For this exercise, you will extend your kernel module from Part 1 to print the following information to the kernel log:

  1. The name and PID of the current process (2 marks).
  2. The name and PID of the parent process (4 marks).

Hint #1:

You will need to start by adding the following two lines:

#include <linux/sched.h> // As explained above, this is where the task_struct structure is defined
#include <asm/current.h>
		

Including asm/current.h will give you to access to a struct_task pointer called current, which points to the process descriptor of the current process. The current process in this context is the process which requested the kernel to perform some operation (e.g., via a system call).

Hint #2:

You may notice that I am providing links to the Linux Cross-Reference - you may find this tool very helpful, as it is a convenient way to browse the Linux kernel source code.

For this exercise, extend your kernel module from Part 3 to print the UID and GID of the current process (4 marks).

The task_struct structure contains a cred structure that stores information about the privileges which the current process holds. You could try to access that information directly from the current task_struct, or use a couple of function calls provided by linux/cred.h.

Hint:

The linux/cred.h source file here is relatively short, so you should be able to read it and find the functions that you need. You will need to include this header file in your program whether you decide to use the functions (since this is where the functions are defined) or to access the cred structure directly (since this is also where the structure is defined).

Warning:

The uid and gid are stored as kuid_t and kgid_t structures, which each contain an unsigned int. You will get a compiler warning if you try to print the structure instead of the unsigned integer stored within it. The relevant structures are defined here, and the code should give you a good idea about how to access the value inside the structure. Failing to do this properly will result in a mark deduction (even though the code will compile and run despite the warning).

When you load your kernel module, you will notice that the owner UID and GID are 0 (i.e., root).

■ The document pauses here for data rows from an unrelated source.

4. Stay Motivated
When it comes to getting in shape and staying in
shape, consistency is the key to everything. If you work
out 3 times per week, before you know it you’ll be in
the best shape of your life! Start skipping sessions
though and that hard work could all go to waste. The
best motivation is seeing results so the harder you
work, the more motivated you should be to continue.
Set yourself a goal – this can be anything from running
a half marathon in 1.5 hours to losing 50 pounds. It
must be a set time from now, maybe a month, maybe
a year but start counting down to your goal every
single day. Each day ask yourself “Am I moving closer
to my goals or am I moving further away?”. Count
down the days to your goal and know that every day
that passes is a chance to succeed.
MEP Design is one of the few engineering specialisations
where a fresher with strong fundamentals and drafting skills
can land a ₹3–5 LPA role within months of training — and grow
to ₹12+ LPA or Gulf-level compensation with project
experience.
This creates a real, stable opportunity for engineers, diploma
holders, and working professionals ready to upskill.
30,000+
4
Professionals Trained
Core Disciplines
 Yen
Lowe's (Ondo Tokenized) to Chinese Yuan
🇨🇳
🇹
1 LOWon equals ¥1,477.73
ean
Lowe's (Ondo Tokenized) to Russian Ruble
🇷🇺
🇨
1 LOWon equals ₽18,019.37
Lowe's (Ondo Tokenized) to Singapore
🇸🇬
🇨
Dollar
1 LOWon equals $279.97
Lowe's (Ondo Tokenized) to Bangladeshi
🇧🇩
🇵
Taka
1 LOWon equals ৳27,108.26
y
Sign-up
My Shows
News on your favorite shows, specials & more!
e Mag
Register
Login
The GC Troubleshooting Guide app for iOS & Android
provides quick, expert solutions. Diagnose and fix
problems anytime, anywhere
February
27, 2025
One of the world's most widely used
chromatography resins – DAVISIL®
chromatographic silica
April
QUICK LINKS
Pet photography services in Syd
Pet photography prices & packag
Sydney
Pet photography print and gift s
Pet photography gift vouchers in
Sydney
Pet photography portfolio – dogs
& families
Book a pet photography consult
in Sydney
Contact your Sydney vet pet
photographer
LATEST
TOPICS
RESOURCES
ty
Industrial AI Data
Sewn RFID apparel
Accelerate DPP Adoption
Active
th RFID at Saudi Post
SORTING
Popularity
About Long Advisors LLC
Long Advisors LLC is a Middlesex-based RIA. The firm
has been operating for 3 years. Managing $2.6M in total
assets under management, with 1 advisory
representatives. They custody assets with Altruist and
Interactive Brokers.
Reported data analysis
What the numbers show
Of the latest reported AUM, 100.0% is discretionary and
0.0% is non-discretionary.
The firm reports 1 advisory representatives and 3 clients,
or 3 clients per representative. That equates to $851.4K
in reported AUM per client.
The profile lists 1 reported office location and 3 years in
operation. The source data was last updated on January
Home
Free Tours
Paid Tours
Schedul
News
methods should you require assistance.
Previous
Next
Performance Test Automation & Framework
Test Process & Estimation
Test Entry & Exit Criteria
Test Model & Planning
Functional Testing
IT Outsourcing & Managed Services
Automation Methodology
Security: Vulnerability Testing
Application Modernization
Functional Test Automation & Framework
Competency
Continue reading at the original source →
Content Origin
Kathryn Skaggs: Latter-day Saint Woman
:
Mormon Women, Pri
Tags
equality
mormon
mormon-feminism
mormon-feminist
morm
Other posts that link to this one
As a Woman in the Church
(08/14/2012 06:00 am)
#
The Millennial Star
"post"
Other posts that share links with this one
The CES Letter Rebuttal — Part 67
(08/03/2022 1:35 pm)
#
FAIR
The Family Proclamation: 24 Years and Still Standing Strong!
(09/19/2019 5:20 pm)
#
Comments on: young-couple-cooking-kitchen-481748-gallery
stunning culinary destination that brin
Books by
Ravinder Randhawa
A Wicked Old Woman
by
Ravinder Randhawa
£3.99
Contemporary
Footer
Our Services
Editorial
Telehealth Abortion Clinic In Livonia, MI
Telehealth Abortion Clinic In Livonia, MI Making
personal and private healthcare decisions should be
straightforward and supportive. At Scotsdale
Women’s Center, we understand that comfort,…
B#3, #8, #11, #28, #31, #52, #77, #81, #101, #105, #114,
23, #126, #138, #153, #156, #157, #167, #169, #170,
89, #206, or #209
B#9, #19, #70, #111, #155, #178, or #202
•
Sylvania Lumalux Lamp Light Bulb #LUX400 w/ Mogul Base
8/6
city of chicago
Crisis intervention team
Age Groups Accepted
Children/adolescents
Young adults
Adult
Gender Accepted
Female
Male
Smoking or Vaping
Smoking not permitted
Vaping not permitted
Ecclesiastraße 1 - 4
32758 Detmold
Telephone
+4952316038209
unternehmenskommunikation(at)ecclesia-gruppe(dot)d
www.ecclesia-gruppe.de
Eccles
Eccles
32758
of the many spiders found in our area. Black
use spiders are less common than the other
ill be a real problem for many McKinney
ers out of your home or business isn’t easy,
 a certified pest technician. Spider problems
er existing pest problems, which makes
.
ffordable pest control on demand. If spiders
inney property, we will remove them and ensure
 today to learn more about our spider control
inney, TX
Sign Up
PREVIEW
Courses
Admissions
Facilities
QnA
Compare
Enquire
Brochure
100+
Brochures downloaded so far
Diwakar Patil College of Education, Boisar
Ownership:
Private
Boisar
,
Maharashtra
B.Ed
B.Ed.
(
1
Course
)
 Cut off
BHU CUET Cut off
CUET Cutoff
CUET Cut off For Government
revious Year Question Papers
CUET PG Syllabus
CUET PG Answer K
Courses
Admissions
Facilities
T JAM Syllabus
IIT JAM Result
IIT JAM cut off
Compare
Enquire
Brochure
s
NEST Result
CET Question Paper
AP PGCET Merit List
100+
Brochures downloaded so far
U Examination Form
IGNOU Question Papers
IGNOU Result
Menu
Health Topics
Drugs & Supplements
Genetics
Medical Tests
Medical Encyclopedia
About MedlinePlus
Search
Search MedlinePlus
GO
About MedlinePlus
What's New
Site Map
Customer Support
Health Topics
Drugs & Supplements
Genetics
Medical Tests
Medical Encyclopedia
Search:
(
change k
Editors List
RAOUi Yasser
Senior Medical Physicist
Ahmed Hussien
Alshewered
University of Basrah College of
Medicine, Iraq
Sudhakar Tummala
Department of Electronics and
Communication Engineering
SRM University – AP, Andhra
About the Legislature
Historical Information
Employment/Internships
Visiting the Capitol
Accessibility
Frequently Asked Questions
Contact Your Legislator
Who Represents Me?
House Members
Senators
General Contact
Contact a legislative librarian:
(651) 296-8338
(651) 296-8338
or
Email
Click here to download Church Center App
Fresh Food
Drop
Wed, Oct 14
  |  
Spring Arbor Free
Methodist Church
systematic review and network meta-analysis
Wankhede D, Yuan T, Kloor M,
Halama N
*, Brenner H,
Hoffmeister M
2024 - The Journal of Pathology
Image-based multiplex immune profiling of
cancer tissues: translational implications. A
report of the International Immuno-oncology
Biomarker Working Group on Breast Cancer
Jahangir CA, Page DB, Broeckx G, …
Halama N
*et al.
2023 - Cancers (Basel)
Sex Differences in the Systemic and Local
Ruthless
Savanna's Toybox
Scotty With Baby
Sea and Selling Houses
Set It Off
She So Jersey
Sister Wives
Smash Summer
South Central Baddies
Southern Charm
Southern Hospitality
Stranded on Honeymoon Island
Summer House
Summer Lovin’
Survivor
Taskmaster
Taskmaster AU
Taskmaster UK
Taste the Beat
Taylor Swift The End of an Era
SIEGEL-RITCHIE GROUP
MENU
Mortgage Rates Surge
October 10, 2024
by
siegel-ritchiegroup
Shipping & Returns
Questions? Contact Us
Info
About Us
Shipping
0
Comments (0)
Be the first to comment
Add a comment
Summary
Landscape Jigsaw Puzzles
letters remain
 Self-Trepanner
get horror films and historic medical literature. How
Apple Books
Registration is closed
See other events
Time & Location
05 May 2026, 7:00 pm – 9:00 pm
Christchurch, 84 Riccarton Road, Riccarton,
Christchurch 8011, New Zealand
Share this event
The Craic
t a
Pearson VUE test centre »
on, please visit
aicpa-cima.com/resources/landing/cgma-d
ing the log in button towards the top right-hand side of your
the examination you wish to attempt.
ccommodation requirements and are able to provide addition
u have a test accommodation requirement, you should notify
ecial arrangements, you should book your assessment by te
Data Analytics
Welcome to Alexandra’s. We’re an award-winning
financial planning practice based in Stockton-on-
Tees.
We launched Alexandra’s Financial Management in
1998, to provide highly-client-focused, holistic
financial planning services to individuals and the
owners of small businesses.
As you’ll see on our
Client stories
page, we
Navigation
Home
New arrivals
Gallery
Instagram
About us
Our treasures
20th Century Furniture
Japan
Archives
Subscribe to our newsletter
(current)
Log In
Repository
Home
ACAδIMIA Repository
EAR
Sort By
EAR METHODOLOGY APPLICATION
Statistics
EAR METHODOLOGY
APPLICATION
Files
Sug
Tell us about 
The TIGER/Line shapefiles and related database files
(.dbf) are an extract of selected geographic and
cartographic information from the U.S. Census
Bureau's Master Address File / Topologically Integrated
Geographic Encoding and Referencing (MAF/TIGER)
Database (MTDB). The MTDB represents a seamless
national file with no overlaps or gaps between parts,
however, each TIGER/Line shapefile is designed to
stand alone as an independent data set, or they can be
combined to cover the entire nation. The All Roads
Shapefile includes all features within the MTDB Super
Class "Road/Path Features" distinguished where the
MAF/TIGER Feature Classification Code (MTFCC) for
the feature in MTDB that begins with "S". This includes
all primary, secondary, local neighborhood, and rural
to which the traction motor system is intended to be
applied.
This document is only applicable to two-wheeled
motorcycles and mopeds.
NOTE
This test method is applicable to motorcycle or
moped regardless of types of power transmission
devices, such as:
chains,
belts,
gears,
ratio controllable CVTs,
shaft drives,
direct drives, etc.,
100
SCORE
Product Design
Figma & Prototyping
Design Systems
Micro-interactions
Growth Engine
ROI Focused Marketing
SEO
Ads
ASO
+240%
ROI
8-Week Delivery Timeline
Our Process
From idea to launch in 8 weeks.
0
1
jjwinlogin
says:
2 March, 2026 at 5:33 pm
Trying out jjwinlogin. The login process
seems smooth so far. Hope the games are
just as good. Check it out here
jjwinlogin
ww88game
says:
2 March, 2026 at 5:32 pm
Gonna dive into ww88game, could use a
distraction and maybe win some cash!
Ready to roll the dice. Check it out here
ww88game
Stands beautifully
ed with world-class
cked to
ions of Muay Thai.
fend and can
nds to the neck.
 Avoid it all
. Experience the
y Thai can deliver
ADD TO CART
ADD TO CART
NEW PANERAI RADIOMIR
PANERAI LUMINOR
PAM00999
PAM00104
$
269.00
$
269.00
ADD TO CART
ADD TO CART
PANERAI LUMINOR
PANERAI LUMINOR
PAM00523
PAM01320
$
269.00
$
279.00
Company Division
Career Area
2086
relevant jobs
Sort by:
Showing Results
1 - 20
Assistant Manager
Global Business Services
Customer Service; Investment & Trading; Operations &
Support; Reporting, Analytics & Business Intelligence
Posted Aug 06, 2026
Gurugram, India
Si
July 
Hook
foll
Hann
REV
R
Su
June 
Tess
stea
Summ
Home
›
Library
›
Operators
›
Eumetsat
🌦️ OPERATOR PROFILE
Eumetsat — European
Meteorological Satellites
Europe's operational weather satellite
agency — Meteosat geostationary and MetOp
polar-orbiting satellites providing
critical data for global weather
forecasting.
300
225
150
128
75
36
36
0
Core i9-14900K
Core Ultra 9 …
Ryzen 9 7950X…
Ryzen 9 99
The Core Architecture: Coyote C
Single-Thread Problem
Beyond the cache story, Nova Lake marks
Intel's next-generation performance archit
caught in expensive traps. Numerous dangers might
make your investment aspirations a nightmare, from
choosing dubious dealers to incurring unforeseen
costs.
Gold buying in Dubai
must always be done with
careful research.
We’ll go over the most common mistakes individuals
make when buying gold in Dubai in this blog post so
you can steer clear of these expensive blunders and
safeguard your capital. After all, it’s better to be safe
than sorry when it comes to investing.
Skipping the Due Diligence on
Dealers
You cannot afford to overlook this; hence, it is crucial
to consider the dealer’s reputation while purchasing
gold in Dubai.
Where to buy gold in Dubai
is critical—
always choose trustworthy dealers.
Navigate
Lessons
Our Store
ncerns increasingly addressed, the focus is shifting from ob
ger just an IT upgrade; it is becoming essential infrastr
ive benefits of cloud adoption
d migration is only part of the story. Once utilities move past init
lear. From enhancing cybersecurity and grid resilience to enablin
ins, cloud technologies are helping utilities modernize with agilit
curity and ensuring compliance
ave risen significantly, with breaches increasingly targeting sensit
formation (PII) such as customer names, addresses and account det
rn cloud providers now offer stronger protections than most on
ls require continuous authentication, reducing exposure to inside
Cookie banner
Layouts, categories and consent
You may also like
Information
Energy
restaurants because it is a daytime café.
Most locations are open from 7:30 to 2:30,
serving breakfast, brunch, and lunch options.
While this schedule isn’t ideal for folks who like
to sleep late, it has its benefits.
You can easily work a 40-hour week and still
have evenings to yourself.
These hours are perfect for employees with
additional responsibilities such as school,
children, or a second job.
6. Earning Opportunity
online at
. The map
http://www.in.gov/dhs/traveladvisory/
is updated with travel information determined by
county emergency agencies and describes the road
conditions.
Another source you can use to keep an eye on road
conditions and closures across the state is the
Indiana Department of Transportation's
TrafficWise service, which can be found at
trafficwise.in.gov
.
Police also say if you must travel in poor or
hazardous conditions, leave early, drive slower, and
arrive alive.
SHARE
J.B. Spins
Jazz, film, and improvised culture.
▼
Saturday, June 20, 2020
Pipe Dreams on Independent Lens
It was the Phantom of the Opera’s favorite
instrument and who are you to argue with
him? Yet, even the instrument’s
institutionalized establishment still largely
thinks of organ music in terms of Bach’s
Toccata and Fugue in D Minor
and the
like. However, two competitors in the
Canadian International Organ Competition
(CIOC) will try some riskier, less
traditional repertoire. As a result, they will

Explain why this is the case, despite the fact that you are not logged in as the root user (2 marks), and also explain if and why you would expect this kernel module to output any UID or GID other than root under any circumstances (2 marks).

For this exercise, extend your kernel module from Part 3 (or 4) to walk the process tree, starting from the current process, until you reach the process with pid 0 (8 marks).

Your kernel module's log output should look something like this:

Current process name: x, PID: y
Parent (level 1) process name: x1, PID: y1
Parent (level 2) process name: x2, PID: y2
...
Parent (level x) process name: xx, PID, yx

What is the name of the process with pid 0? What about pid 1? In Operating Systems terminology, explain the purpose of these processes (hint: see your course slides) (2 marks).

Hint #1:

You will have to write a loop to get the current process's parent, and then the parent's parent, etc.

Hint #2:

In the C90 standard used by the Linux kernel, it is forbidden to mix declarations with code, e.g., you are not allowed to write int i = 0; in the middle of your function. All declarations (e.g., int i;) must be at the beginning of the function.

In Part 4 you ask if we would expect to see any UID or GID other than root under any circustances. Are you asking us purely from a standpoint of working with modules, or in general with processes?

The question has been updated to clarify that it is specifically asking about the kernel module that you wrote in Part 4. The key to answering this question lies in Hint #1 from Part 3: "The current process in this context is the process which requested the kernel to perform some operation (e.g., via a system call)." Think about which process is running as root, and why.